Task brief. Your answer should consist of every line from the records that holds the string "label".

Data in this exercise.
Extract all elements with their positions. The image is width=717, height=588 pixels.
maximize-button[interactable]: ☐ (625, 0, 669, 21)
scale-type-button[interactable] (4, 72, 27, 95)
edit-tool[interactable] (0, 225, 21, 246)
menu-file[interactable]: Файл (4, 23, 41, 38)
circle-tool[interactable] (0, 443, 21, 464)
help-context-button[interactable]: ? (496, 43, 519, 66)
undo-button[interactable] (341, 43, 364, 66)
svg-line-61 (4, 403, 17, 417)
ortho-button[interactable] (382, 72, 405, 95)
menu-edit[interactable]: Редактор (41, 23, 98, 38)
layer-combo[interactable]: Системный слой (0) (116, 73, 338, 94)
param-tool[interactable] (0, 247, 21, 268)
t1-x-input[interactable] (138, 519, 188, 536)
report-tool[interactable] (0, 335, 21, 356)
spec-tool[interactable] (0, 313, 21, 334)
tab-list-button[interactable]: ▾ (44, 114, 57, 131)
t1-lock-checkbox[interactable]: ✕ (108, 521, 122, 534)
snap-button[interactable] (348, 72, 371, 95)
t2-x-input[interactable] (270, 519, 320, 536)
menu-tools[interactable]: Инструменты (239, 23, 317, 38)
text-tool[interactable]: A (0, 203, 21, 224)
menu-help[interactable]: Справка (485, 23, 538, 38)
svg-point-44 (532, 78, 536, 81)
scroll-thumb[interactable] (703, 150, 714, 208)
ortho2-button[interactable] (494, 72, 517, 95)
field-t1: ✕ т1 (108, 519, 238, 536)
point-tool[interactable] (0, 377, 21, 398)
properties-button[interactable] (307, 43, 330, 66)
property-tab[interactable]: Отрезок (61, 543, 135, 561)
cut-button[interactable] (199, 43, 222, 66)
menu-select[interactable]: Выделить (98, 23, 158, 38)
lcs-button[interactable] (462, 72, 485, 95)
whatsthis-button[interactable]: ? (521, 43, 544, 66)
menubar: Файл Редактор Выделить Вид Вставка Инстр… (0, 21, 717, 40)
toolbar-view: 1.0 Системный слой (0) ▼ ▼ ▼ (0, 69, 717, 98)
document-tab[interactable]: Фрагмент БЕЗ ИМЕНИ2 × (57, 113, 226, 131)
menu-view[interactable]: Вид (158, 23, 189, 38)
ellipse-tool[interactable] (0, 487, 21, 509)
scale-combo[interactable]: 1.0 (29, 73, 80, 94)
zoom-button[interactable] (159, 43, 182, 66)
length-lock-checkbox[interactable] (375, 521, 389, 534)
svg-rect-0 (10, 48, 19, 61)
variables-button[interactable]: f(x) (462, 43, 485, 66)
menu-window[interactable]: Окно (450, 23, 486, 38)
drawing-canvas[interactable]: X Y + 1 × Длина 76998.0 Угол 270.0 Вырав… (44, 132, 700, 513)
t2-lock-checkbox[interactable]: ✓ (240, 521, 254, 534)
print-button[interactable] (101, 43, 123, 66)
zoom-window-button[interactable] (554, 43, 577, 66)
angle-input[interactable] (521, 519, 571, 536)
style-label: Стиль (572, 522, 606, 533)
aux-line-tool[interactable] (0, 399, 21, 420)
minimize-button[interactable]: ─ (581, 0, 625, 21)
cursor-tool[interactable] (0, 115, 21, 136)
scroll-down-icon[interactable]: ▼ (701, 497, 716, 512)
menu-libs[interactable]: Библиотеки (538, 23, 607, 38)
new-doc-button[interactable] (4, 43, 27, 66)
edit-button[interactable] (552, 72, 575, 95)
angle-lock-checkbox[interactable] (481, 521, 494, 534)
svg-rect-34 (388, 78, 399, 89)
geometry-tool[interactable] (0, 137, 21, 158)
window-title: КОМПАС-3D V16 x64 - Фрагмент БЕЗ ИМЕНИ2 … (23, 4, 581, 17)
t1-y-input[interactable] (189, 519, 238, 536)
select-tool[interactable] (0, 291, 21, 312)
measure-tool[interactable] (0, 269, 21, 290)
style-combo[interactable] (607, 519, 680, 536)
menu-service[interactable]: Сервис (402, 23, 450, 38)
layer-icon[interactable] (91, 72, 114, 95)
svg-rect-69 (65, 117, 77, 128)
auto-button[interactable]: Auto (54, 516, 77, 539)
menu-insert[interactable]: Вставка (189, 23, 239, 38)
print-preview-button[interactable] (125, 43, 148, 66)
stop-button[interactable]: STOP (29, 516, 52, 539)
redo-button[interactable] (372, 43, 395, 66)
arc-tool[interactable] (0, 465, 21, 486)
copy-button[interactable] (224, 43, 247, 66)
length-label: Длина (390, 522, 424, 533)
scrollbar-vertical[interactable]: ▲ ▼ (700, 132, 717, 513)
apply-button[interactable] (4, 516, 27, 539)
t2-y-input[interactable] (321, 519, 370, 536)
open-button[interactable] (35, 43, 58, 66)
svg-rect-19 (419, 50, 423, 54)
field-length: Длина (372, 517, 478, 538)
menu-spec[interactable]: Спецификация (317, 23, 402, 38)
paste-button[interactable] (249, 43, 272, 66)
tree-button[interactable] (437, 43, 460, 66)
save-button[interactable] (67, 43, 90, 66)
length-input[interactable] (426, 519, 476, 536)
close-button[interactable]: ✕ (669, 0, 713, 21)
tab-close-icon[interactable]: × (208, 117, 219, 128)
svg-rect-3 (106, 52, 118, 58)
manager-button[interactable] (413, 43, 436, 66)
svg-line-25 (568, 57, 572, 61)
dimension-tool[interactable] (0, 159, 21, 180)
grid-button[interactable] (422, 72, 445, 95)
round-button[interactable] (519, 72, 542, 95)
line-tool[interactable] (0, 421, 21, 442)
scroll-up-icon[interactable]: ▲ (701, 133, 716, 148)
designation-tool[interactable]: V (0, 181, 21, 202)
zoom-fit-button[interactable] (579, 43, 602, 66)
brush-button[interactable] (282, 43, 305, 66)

Written answer.
style-label: Стиль (572, 522, 606, 533)
length-label: Длина (390, 522, 424, 533)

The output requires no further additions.